Deep learning reconstruction enables full-Stokes single compression in polarized hyperspectral imaging

Due to the rich information reflected, polarized hyperspectral imaging has been widely applied in environmental monitoring, biological diagnosis, food safety, and other fields. In terms of technology development, polarized imaging is mainly based on Fourier transform, pixelated polarizers, and compressive sensing (CS). Currently, all the above three methods can achieve full-Stokes polarized imaging.

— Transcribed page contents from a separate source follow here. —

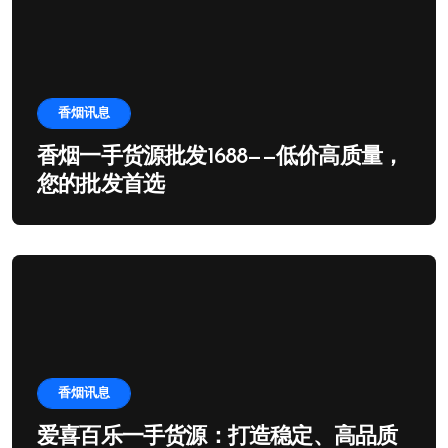
香烟讯息
香烟一手货源批发1688——低价高质量，
您的批发首选
香烟讯息
爱喜百乐一手货源：打造稳定、高品质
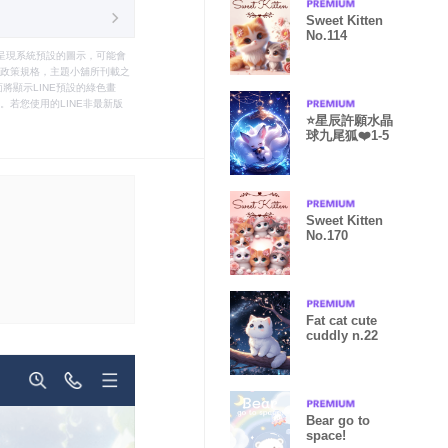
Sweet Kitten
No.114
只能呈現系統預設的圖示，可能會
le之政策規格，主題小舖所刊載之
將顯示LINE預設的綠色畫
若您使用的LINE非最新版
⭐️星辰許願水晶
球九尾狐❤️1-5
Sweet Kitten
No.170
Fat cat cute
cuddly n.22
Bear go to
space!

Typically, Fourier transform imaging spectropolarimetry based on polarization modulation array (PMAFTISP) requires only one acquisition to obtain full-Stokes images. The PMAFTISP includes three polarization modulation arrays and three independent optical elements. System complexity and channel crosstalk may affect imaging quality. In addition, pixelated full-Stokes polarimeters require rotating polarizers or designing metasurfaces. Moreover, the fabrication of precision pixelated devices is costly and time-consuming. Recently, compressive full-Stokes polarimeters are constructed with only two commercial components, providing an easy-to-operate and time-saving system. Full-Stokes images can be reconstructed from two measurements compressed by a quarter-wave plate (QWP) and a liquid crystal tunable filter (LCTF). Furthermore, benefiting from a retarder followed by a Wollaston prism with splitting effect, full-Stokes images can be reconstructed from one measurement. Nevertheless, the above compressive polarimeters all rely on traditional reconstruction methods, such as two-step iterative shrinkage/threshold (TwIST) algorithm, which require careful selection of polarization parameters and sparse basis.

 

The research team of Professor Xu Tingfa from Beijing University of Technology has developed full-Stokes single compression in polarized hyperspectral imaging by introducing deep learning reconstruction (DL-FSCPHI). Full-Stokes images of the target light are compressed into one measurement by a QWP combined with an LCTF. The full Stokes images are then reconstructed simultaneously by a convolutional neural network (CNN). The relevant results were published in Volume 21, Issue 5 of Chinese Optics Letters (Axin Fan, et al. Deep learning reconstruction enables full-Stokes single compression in polarized hyperspectral imaging) and was selected as the cover paper.

 

The shown figure 1 illustrates the overall schematic diagram of DL-FSCPHI method comprised of imaging system and polarization reconstruction. The imaging system mainly consists of a light source (Thorlabs, OSL2), a QWP (Thorlabs, SAQWP05M-700), an LCTF (Thorlabs, KURIOS-VB1/M), and a complementary metal oxide semiconductor (CMOS) detector (Basler, acA2040-180km). The polarization state of the target light is expressed by a column vector composed of four Stokes parameters. The polarization characteristics of both QWP and LCTF are described by a Mueller matrix with 16 elements in four rows and four columns. Furthermore, LCTF and QWP Mueller matrices are multiplied to obtain the system Mueller matrix. Then, the system Mueller matrix is multiplied by the Stokes column vector of the target light to obtain the Stokes column vector of the modulated light. The modulated first Stokes parameter representing the total light intensity is finally measured by the CMOS detector. Herein, the QWP and LCTF polarization angles are fixed and the LCTF center wavelength is switched to obtain the polarized hyperspectral images of the target under full-Stokes single compression.

 

Figure 1. Overall schematic diagram of DL-FSCPHI method

 

The polarization reconstruction involves model training and model testing. Initially, a CNN model composed of two convolution layers is built on Keras framework. The first convolution layer expands one compressed image into multiple images, and the second convolution layer enhances the image details to predict full-Stokes images. The model is then trained utilizing full-Stokes images and compressed images of 60 targets with 400×400 spatial pixels in 18 spectral bands. The model is tested utilizing full-Stokes images and compressed images of other 7 targets with 400×400 spatial pixels in 18 spectral bands. In order to fully verify the reliability of DL-FSCPHI method, two polarization angles, two model structures, and two training parameters are designed. Compared with typical TwIST algorithm, the average peak signal to noise ratio (PSNR) and structural similarity (SSIM) values are improved by 13.55 dB and 0.28, respectively.

 

This work demonstrates the great promise to develop deep learning reconstruction for full-Stokes single compression and other applications. In the future, it is worth investigating a stronger universal model that is widely applicable to different imaging systems and different polarization angles. Meanwhile, deep learning reconstruction is being extended to four-dimensional compressive imaging, including one-dimensional polarized, one-dimensional spectral, and two-dimensional spatial compression.